I would never suggest for one second that you do self pity.

I'm talking about a story, the telling of which would involve no shame.

I respect your feelings though and on that basis will say nothing more on the subject.

If you read back you'll note that there are a few subtle comments on your character and not one is remotely derogatory.


18 Jun 08 - 04:55 PM (#2369271)
Subject: RE: BS: No father on Father's Day
From: Peter T.

I think he would speak for a number of the fathers here when I say that my father would have hated, scorned, swore blind, pissed all over the whole crappy concept of "Father's Day".   In fact, he often did.

One of the reasons I miss him so much, all the time.

(And don't get me started on my mother's reaction to Mother's Day.)



yours,

Peter T.


18 Jun 08 - 06:14 PM (#2369335)
Subject: RE: BS: No father on Father's Day
From: kendall

It's ok, Lox, I didn't misunderstand you.
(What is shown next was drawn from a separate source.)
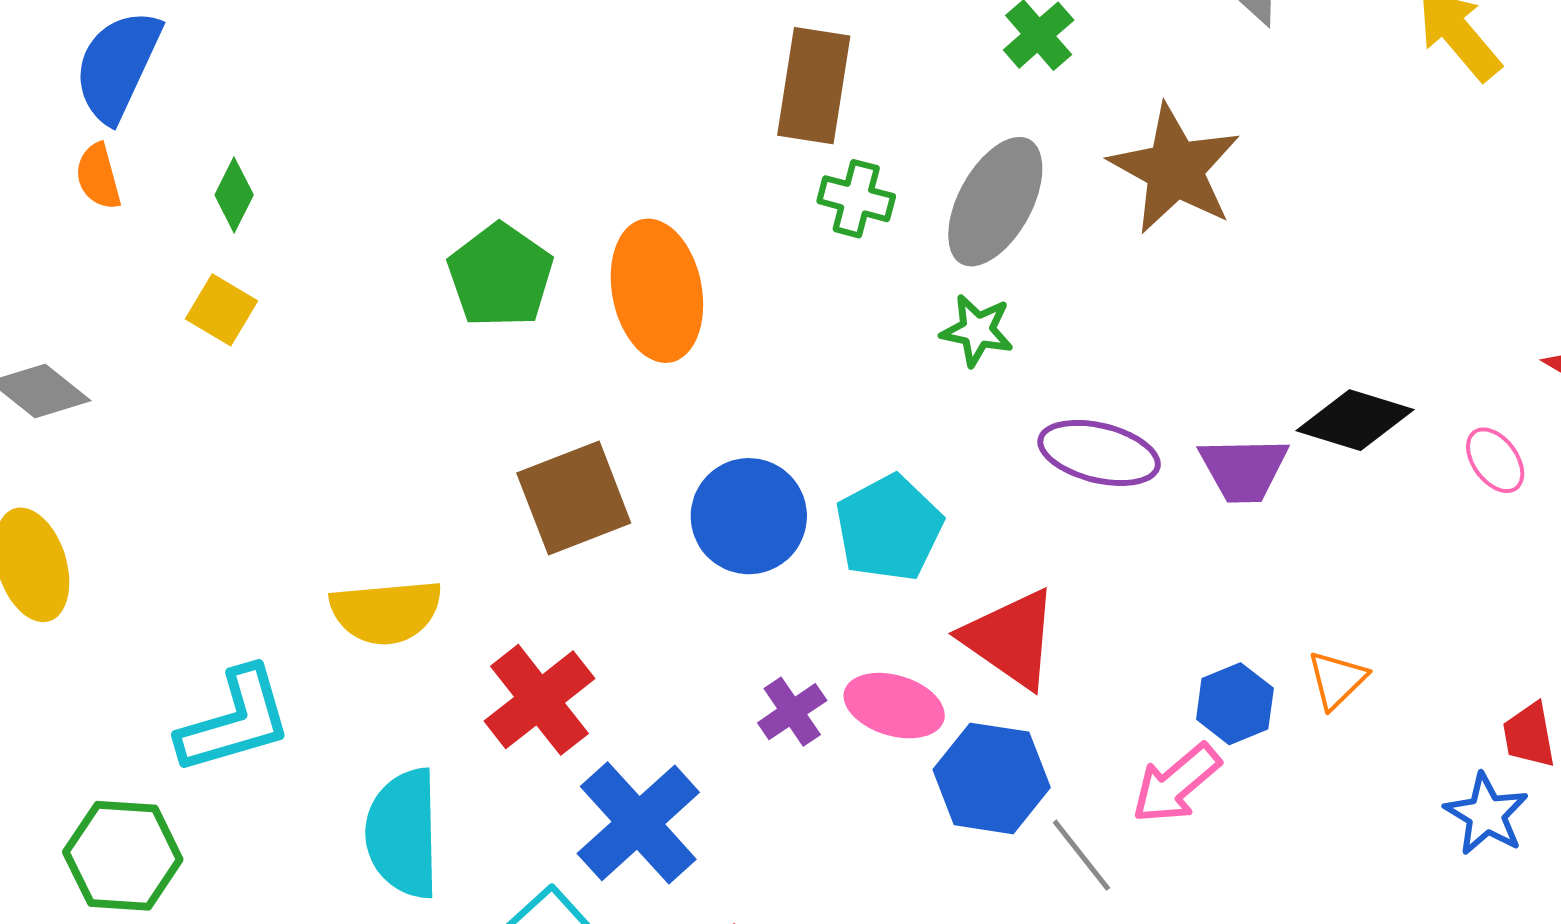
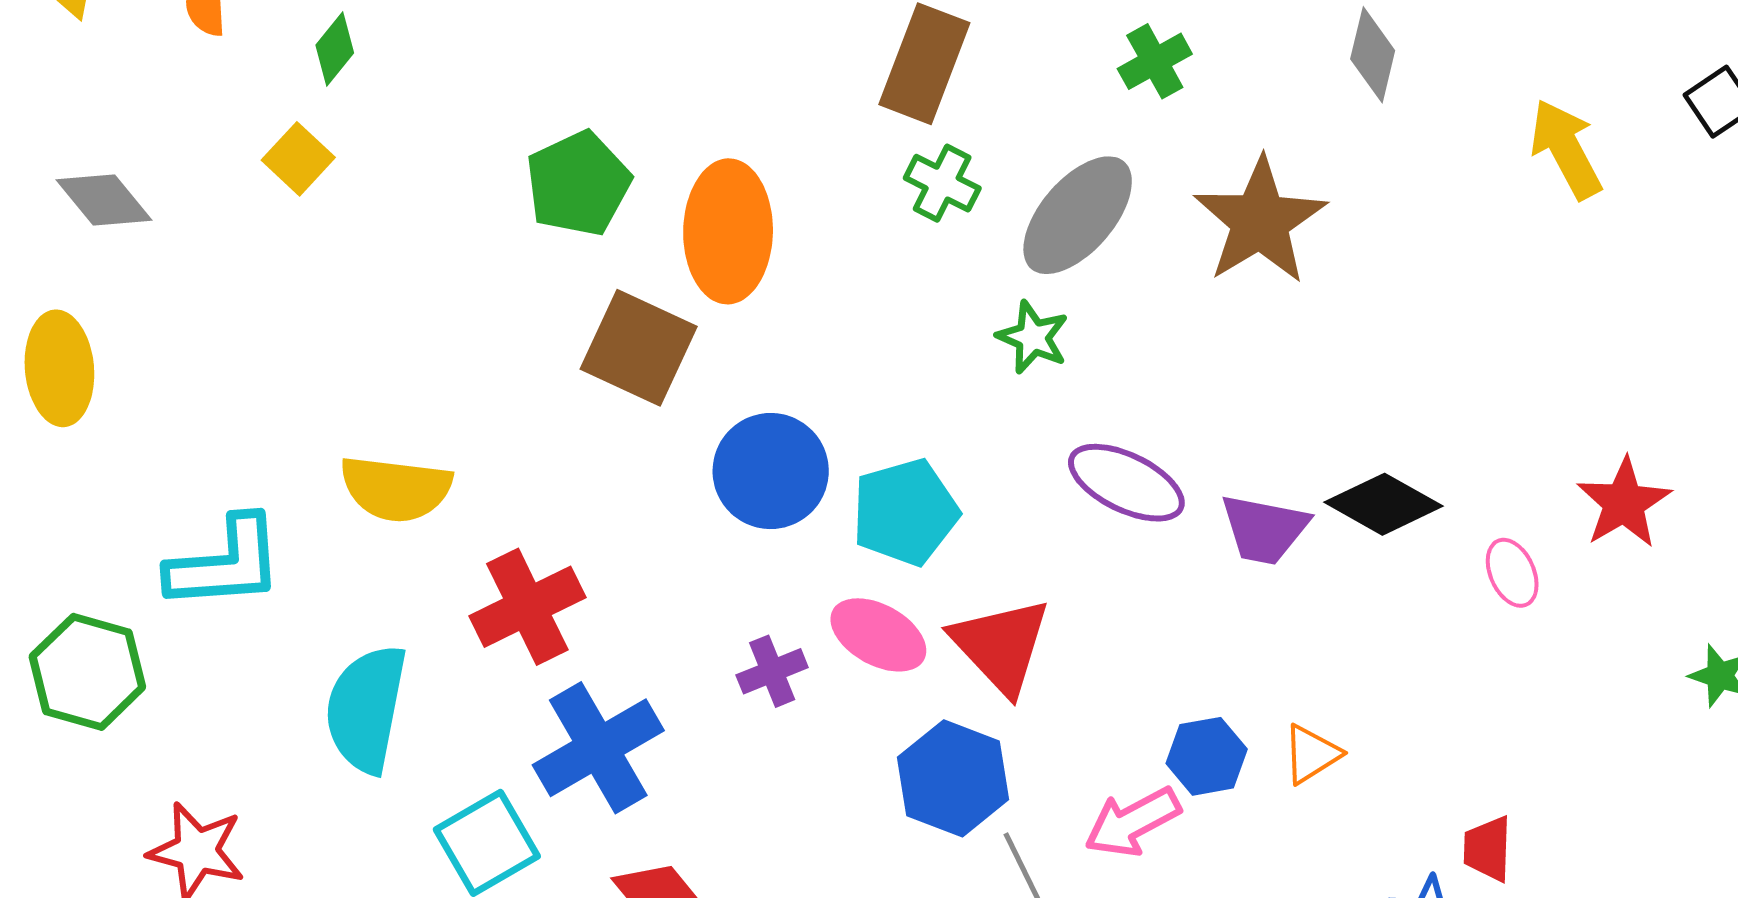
brown square: (574, 498) -> (639, 348), moved, turned 34
pink ellipse: (894, 706) -> (878, 635), moved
In fact, I appreciate your interest.


18 Jun 08 - 06:37 PM (#2369351)
Subject: RE: BS: No father on Father's Day
From: Stilly River Sage

His old house is up for sale now, for more than 3/4 of a million. Things to change, don't they? link

They did a lot of work on it.

SRS


18 Jun 08 - 06:37 PM (#2369354)
Subject: RE: BS: No father on Father's Day
From: Stilly River Sage

DO, not to. oh, well


18 Jun 08 - 06:41 PM (#2369360)
Subject: RE: BS: No father on Father's Day
From: Stringsinger

I wish for a nurturing father, not an authoritarian one. We need to redefine father hood.